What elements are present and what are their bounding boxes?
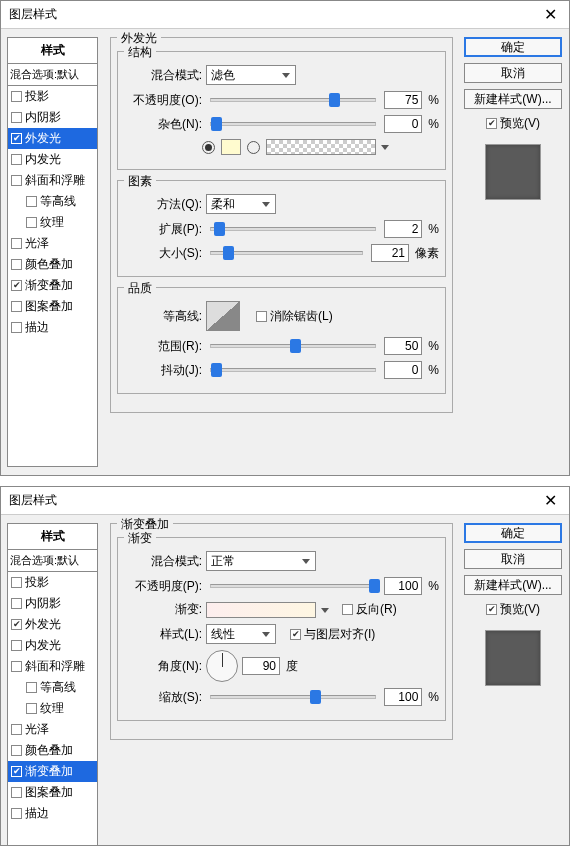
sidebar-item-gradient-overlay[interactable]: 渐变叠加 bbox=[8, 761, 97, 782]
sidebar-item-texture[interactable]: 纹理 bbox=[8, 212, 97, 233]
cancel-button[interactable]: 取消 bbox=[464, 549, 562, 569]
sidebar-item-contour[interactable]: 等高线 bbox=[8, 677, 97, 698]
opacity-label: 不透明度(O): bbox=[124, 92, 202, 109]
checkbox-icon[interactable] bbox=[11, 661, 22, 672]
glow-color-swatch[interactable] bbox=[221, 139, 241, 155]
sidebar-item-outer-glow[interactable]: 外发光 bbox=[8, 614, 97, 635]
sidebar-item-pattern-overlay[interactable]: 图案叠加 bbox=[8, 782, 97, 803]
checkbox-icon[interactable] bbox=[11, 154, 22, 165]
align-checkbox[interactable]: 与图层对齐(I) bbox=[290, 626, 375, 643]
sidebar-item-contour[interactable]: 等高线 bbox=[8, 191, 97, 212]
noise-slider[interactable] bbox=[210, 122, 376, 126]
checkbox-icon[interactable] bbox=[11, 640, 22, 651]
scale-input[interactable]: 100 bbox=[384, 688, 422, 706]
size-slider[interactable] bbox=[210, 251, 363, 255]
checkbox-icon[interactable] bbox=[11, 745, 22, 756]
ok-button[interactable]: 确定 bbox=[464, 523, 562, 543]
blend-mode-select[interactable]: 滤色 bbox=[206, 65, 296, 85]
checkbox-icon[interactable] bbox=[26, 217, 37, 228]
contour-picker[interactable] bbox=[206, 301, 240, 331]
sidebar-item-inner-shadow[interactable]: 内阴影 bbox=[8, 107, 97, 128]
sidebar-blend-defaults[interactable]: 混合选项:默认 bbox=[8, 64, 97, 86]
dialog-title: 图层样式 bbox=[9, 492, 57, 509]
opacity-slider[interactable] bbox=[210, 98, 376, 102]
style-label: 样式(L): bbox=[124, 626, 202, 643]
sidebar-item-gradient-overlay[interactable]: 渐变叠加 bbox=[8, 275, 97, 296]
preview-checkbox[interactable]: 预览(V) bbox=[486, 601, 540, 618]
checkbox-icon[interactable] bbox=[11, 766, 22, 777]
checkbox-icon[interactable] bbox=[11, 322, 22, 333]
spread-input[interactable]: 2 bbox=[384, 220, 422, 238]
checkbox-icon[interactable] bbox=[11, 259, 22, 270]
checkbox-icon[interactable] bbox=[11, 238, 22, 249]
color-radio-solid[interactable] bbox=[202, 141, 215, 154]
sidebar-item-stroke[interactable]: 描边 bbox=[8, 317, 97, 338]
sidebar-item-inner-shadow[interactable]: 内阴影 bbox=[8, 593, 97, 614]
sidebar-item-texture[interactable]: 纹理 bbox=[8, 698, 97, 719]
sidebar-item-outer-glow[interactable]: 外发光 bbox=[8, 128, 97, 149]
preview-checkbox[interactable]: 预览(V) bbox=[486, 115, 540, 132]
checkbox-icon[interactable] bbox=[11, 280, 22, 291]
checkbox-icon[interactable] bbox=[11, 91, 22, 102]
technique-select[interactable]: 柔和 bbox=[206, 194, 276, 214]
checkbox-icon[interactable] bbox=[11, 808, 22, 819]
opacity-input[interactable]: 75 bbox=[384, 91, 422, 109]
checkbox-icon bbox=[486, 604, 497, 615]
checkbox-icon[interactable] bbox=[11, 112, 22, 123]
jitter-slider[interactable] bbox=[210, 368, 376, 372]
sidebar-blend-defaults[interactable]: 混合选项:默认 bbox=[8, 550, 97, 572]
close-icon[interactable]: ✕ bbox=[540, 491, 561, 510]
spread-slider[interactable] bbox=[210, 227, 376, 231]
style-select[interactable]: 线性 bbox=[206, 624, 276, 644]
opacity-slider[interactable] bbox=[210, 584, 376, 588]
anti-alias-checkbox[interactable]: 消除锯齿(L) bbox=[256, 308, 333, 325]
range-slider[interactable] bbox=[210, 344, 376, 348]
blend-mode-label: 混合模式: bbox=[124, 553, 202, 570]
checkbox-icon[interactable] bbox=[26, 682, 37, 693]
checkbox-icon[interactable] bbox=[11, 133, 22, 144]
size-input[interactable]: 21 bbox=[371, 244, 409, 262]
new-style-button[interactable]: 新建样式(W)... bbox=[464, 89, 562, 109]
color-radio-gradient[interactable] bbox=[247, 141, 260, 154]
sidebar-item-drop-shadow[interactable]: 投影 bbox=[8, 572, 97, 593]
sidebar-item-color-overlay[interactable]: 颜色叠加 bbox=[8, 740, 97, 761]
range-input[interactable]: 50 bbox=[384, 337, 422, 355]
cancel-button[interactable]: 取消 bbox=[464, 63, 562, 83]
sidebar-item-inner-glow[interactable]: 内发光 bbox=[8, 149, 97, 170]
glow-gradient-swatch[interactable] bbox=[266, 139, 376, 155]
angle-input[interactable]: 90 bbox=[242, 657, 280, 675]
checkbox-icon bbox=[486, 118, 497, 129]
jitter-input[interactable]: 0 bbox=[384, 361, 422, 379]
reverse-checkbox[interactable]: 反向(R) bbox=[342, 601, 397, 618]
chevron-down-icon[interactable] bbox=[321, 608, 329, 613]
sidebar-item-stroke[interactable]: 描边 bbox=[8, 803, 97, 824]
checkbox-icon[interactable] bbox=[11, 301, 22, 312]
angle-dial[interactable] bbox=[206, 650, 238, 682]
sidebar-item-satin[interactable]: 光泽 bbox=[8, 233, 97, 254]
checkbox-icon[interactable] bbox=[11, 598, 22, 609]
noise-input[interactable]: 0 bbox=[384, 115, 422, 133]
checkbox-icon[interactable] bbox=[11, 577, 22, 588]
sidebar-item-bevel-emboss[interactable]: 斜面和浮雕 bbox=[8, 656, 97, 677]
sidebar-item-satin[interactable]: 光泽 bbox=[8, 719, 97, 740]
checkbox-icon[interactable] bbox=[26, 196, 37, 207]
checkbox-icon[interactable] bbox=[26, 703, 37, 714]
gradient-picker[interactable] bbox=[206, 602, 316, 618]
sidebar-item-drop-shadow[interactable]: 投影 bbox=[8, 86, 97, 107]
sidebar-item-inner-glow[interactable]: 内发光 bbox=[8, 635, 97, 656]
blend-mode-select[interactable]: 正常 bbox=[206, 551, 316, 571]
sidebar-item-pattern-overlay[interactable]: 图案叠加 bbox=[8, 296, 97, 317]
checkbox-icon[interactable] bbox=[11, 175, 22, 186]
checkbox-icon[interactable] bbox=[11, 724, 22, 735]
chevron-down-icon[interactable] bbox=[381, 145, 389, 150]
close-icon[interactable]: ✕ bbox=[540, 5, 561, 24]
ok-button[interactable]: 确定 bbox=[464, 37, 562, 57]
sidebar-item-color-overlay[interactable]: 颜色叠加 bbox=[8, 254, 97, 275]
opacity-input[interactable]: 100 bbox=[384, 577, 422, 595]
checkbox-icon[interactable] bbox=[11, 619, 22, 630]
checkbox-icon[interactable] bbox=[11, 787, 22, 798]
new-style-button[interactable]: 新建样式(W)... bbox=[464, 575, 562, 595]
sidebar-item-bevel-emboss[interactable]: 斜面和浮雕 bbox=[8, 170, 97, 191]
group-gradient: 渐变 混合模式: 正常 不透明度(P): 100 bbox=[117, 537, 446, 721]
scale-slider[interactable] bbox=[210, 695, 376, 699]
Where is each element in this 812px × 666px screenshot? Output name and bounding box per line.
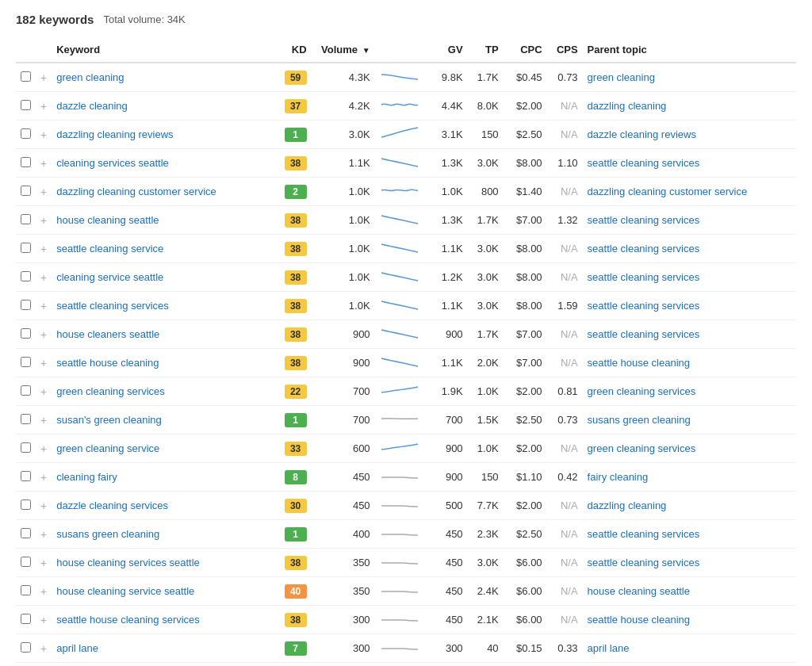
cpc-cell: $7.00: [504, 206, 547, 235]
keyword-link[interactable]: green cleaning: [56, 71, 124, 83]
parent-topic-link[interactable]: seattle cleaning services: [588, 328, 700, 340]
cps-cell: 1.10: [547, 149, 583, 178]
row-checkbox[interactable]: [21, 528, 31, 538]
keyword-link[interactable]: seattle house cleaning: [56, 357, 159, 369]
row-checkbox[interactable]: [21, 271, 31, 281]
trend-cell: [375, 178, 424, 206]
add-keyword-button[interactable]: +: [40, 157, 47, 170]
add-keyword-button[interactable]: +: [40, 642, 47, 655]
add-keyword-button[interactable]: +: [40, 71, 47, 84]
add-keyword-button[interactable]: +: [40, 557, 47, 569]
tp-cell: 1.7K: [468, 63, 504, 92]
parent-topic-link[interactable]: susans green cleaning: [588, 414, 691, 426]
parent-topic-link[interactable]: green cleaning: [588, 71, 655, 83]
parent-topic-link[interactable]: seattle cleaning services: [588, 528, 700, 540]
add-keyword-button[interactable]: +: [40, 528, 47, 541]
keyword-link[interactable]: cleaning services seattle: [56, 157, 169, 169]
cpc-cell: $0.45: [504, 63, 547, 92]
add-keyword-button[interactable]: +: [40, 328, 47, 341]
parent-topic-link[interactable]: seattle cleaning services: [588, 271, 700, 283]
keyword-link[interactable]: house cleaning seattle: [56, 214, 159, 226]
row-checkbox[interactable]: [21, 500, 31, 510]
parent-topic-link[interactable]: green cleaning services: [588, 385, 696, 397]
parent-topic-link[interactable]: seattle cleaning services: [588, 557, 700, 568]
add-keyword-button[interactable]: +: [40, 214, 47, 227]
keyword-link[interactable]: dazzling cleaning customer service: [56, 186, 216, 197]
volume-sort-icon: ▼: [362, 46, 370, 55]
row-checkbox[interactable]: [21, 414, 31, 424]
cpc-cell: $2.00: [504, 492, 547, 520]
keyword-link[interactable]: seattle cleaning services: [56, 300, 169, 312]
parent-topic-link[interactable]: dazzling cleaning: [588, 500, 667, 511]
add-keyword-button[interactable]: +: [40, 585, 47, 598]
add-keyword-button[interactable]: +: [40, 186, 47, 198]
gv-cell: 1.3K: [424, 149, 468, 178]
parent-topic-link[interactable]: dazzling cleaning: [588, 100, 667, 112]
row-checkbox[interactable]: [21, 214, 31, 224]
keyword-link[interactable]: cleaning fairy: [56, 471, 117, 483]
keyword-link[interactable]: susan's green cleaning: [56, 414, 162, 426]
add-keyword-button[interactable]: +: [40, 357, 47, 369]
add-keyword-button[interactable]: +: [40, 100, 47, 113]
row-checkbox[interactable]: [21, 585, 31, 595]
add-keyword-button[interactable]: +: [40, 414, 47, 427]
row-checkbox[interactable]: [21, 557, 31, 567]
cps-cell: 0.73: [547, 63, 583, 92]
add-keyword-button[interactable]: +: [40, 442, 47, 455]
keyword-link[interactable]: house cleaners seattle: [56, 328, 159, 340]
row-checkbox[interactable]: [21, 300, 31, 310]
row-checkbox[interactable]: [21, 642, 31, 653]
row-checkbox[interactable]: [21, 71, 31, 82]
add-keyword-button[interactable]: +: [40, 385, 47, 398]
row-checkbox[interactable]: [21, 243, 31, 253]
kd-badge: 40: [285, 584, 307, 599]
parent-topic-link[interactable]: seattle house cleaning: [588, 357, 690, 369]
keyword-link[interactable]: dazzling cleaning reviews: [56, 128, 173, 140]
row-checkbox[interactable]: [21, 128, 31, 139]
keyword-link[interactable]: cleaning service seattle: [56, 271, 163, 283]
add-keyword-button[interactable]: +: [40, 128, 47, 141]
volume-col-header[interactable]: Volume ▼: [312, 37, 375, 63]
cps-cell: N/A: [547, 606, 583, 634]
add-keyword-button[interactable]: +: [40, 471, 47, 484]
keyword-link[interactable]: susans green cleaning: [56, 528, 159, 540]
parent-topic-link[interactable]: dazzling cleaning customer service: [588, 186, 748, 197]
keyword-link[interactable]: house cleaning service seattle: [56, 585, 194, 597]
keyword-link[interactable]: dazzle cleaning services: [56, 500, 168, 511]
row-checkbox[interactable]: [21, 328, 31, 339]
keyword-link[interactable]: seattle house cleaning services: [56, 614, 200, 626]
tp-cell: 3.0K: [468, 549, 504, 577]
row-checkbox[interactable]: [21, 100, 31, 110]
volume-cell: 450: [312, 463, 375, 492]
trend-cell: [375, 292, 424, 320]
row-checkbox[interactable]: [21, 614, 31, 624]
parent-topic-link[interactable]: fairy cleaning: [588, 471, 649, 483]
keyword-link[interactable]: seattle cleaning service: [56, 243, 163, 255]
row-checkbox[interactable]: [21, 442, 31, 453]
volume-cell: 600: [312, 434, 375, 463]
row-checkbox[interactable]: [21, 385, 31, 396]
parent-topic-link[interactable]: seattle house cleaning: [588, 614, 690, 626]
parent-topic-link[interactable]: april lane: [588, 642, 630, 654]
row-checkbox[interactable]: [21, 471, 31, 481]
add-keyword-button[interactable]: +: [40, 243, 47, 255]
parent-topic-link[interactable]: dazzle cleaning reviews: [588, 128, 696, 140]
add-keyword-button[interactable]: +: [40, 500, 47, 512]
parent-topic-link[interactable]: seattle cleaning services: [588, 243, 700, 255]
row-checkbox[interactable]: [21, 157, 31, 167]
keyword-link[interactable]: april lane: [56, 642, 98, 654]
add-keyword-button[interactable]: +: [40, 300, 47, 312]
keyword-link[interactable]: green cleaning service: [56, 442, 159, 454]
keyword-link[interactable]: house cleaning services seattle: [56, 557, 200, 568]
add-keyword-button[interactable]: +: [40, 614, 47, 626]
row-checkbox[interactable]: [21, 186, 31, 196]
keyword-link[interactable]: green cleaning services: [56, 385, 165, 397]
row-checkbox[interactable]: [21, 357, 31, 367]
parent-topic-link[interactable]: seattle cleaning services: [588, 214, 700, 226]
parent-topic-link[interactable]: house cleaning seattle: [588, 585, 690, 597]
add-keyword-button[interactable]: +: [40, 271, 47, 284]
parent-topic-link[interactable]: green cleaning services: [588, 442, 696, 454]
keyword-link[interactable]: dazzle cleaning: [56, 100, 128, 112]
parent-topic-link[interactable]: seattle cleaning services: [588, 300, 700, 312]
parent-topic-link[interactable]: seattle cleaning services: [588, 157, 700, 169]
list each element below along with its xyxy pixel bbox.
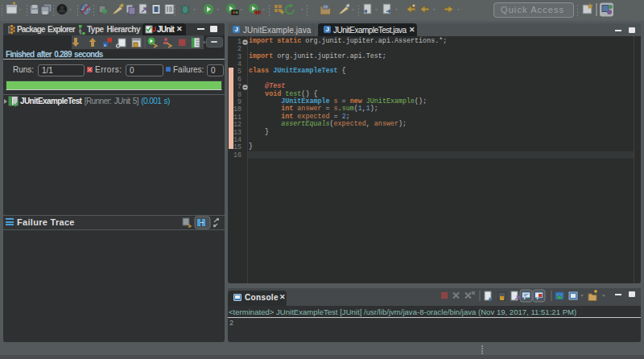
svg-text:x: x: [104, 43, 106, 47]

• • • • • • •

### Problem details
Your answer should be each line from the preceding material in which the word "swatch" occurs.

### Exercise response
glow-color-swatch[interactable] bbox=[221, 139, 241, 155]
glow-gradient-swatch[interactable] bbox=[266, 139, 376, 155]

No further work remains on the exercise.